[Saved data entries]
------------------------------------------------

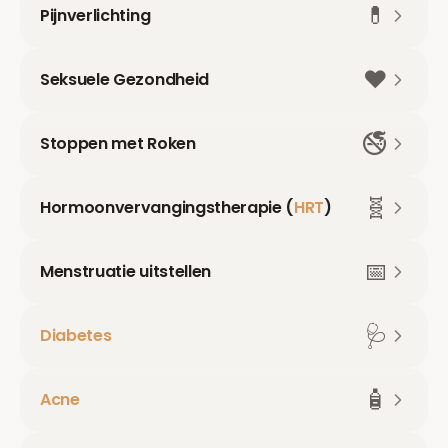
💊
Pijnverlichting
❤️
Seksuele Gezondheid
🚭
Stoppen met Roken
🧬
Hormoonvervangingstherapie (
HRT
)
📅
Menstruatie uitstellen
🩺
Diabetes
🧴
Acne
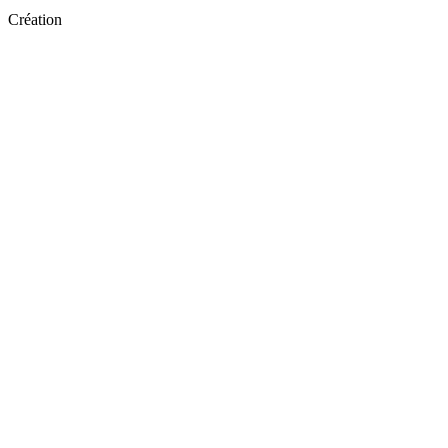
Création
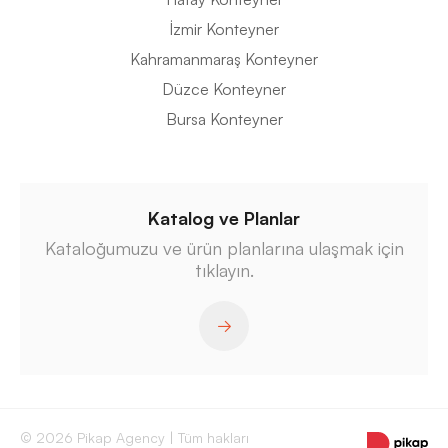
İzmir Konteyner
Kahramanmaraş Konteyner
Düzce Konteyner
Bursa Konteyner
Katalog ve Planlar
Kataloğumuzu ve ürün planlarına ulaşmak için
tıklayın.
© 2026 Pikap Agency | Tüm hakları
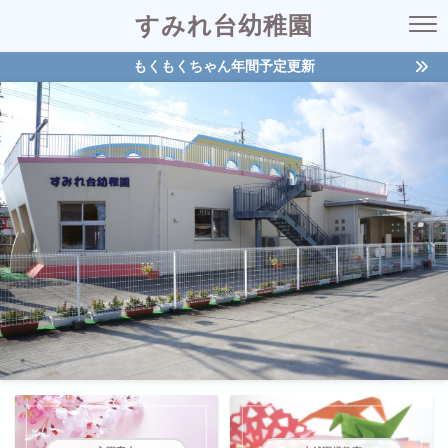
すみれ台幼稚園
もくもくちゃん年間予定更新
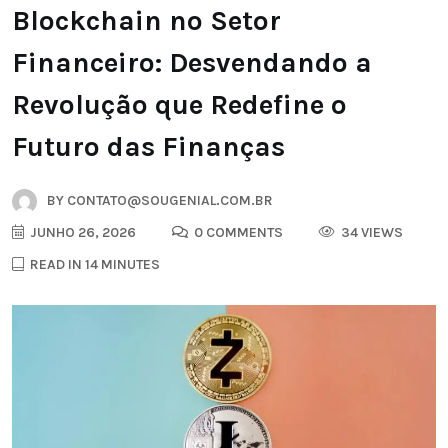
Blockchain no Setor
Financeiro: Desvendando a
Revolução que Redefine o
Futuro das Finanças
BY
CONTATO@SOUGENIAL.COM.BR
JUNHO 26, 2026
0 COMMENTS
34 VIEWS
READ IN 14 MINUTES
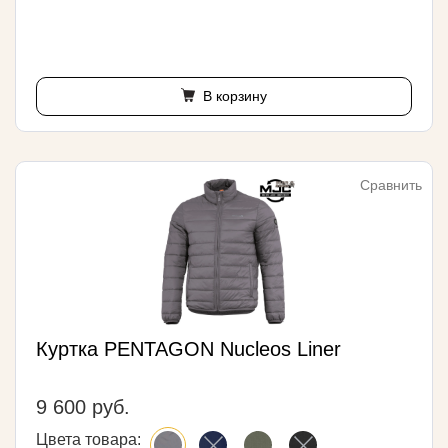
В корзину
Сравнить
Куртка PENTAGON Nucleos Liner
9 600 руб.
Цвета товара:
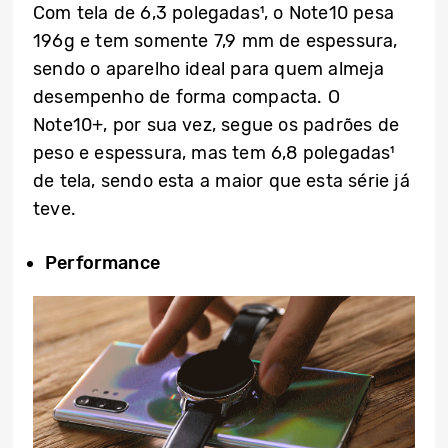
Com tela de 6,3 polegadas¹, o Note10 pesa
196g e tem somente 7,9 mm de espessura,
sendo o aparelho ideal para quem almeja
desempenho de forma compacta. O
Note10+, por sua vez, segue os padrões de
peso e espessura, mas tem 6,8 polegadas¹
de tela, sendo esta a maior que esta série já
teve.
Performance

------------------------------------------------

• _DESCRIPTION OF THE TASK_:
Every line in the data that holds the string "sendo" should be copied.

• _REPLY_:
sendo o aparelho ideal para quem almeja
de tela, sendo esta a maior que esta série já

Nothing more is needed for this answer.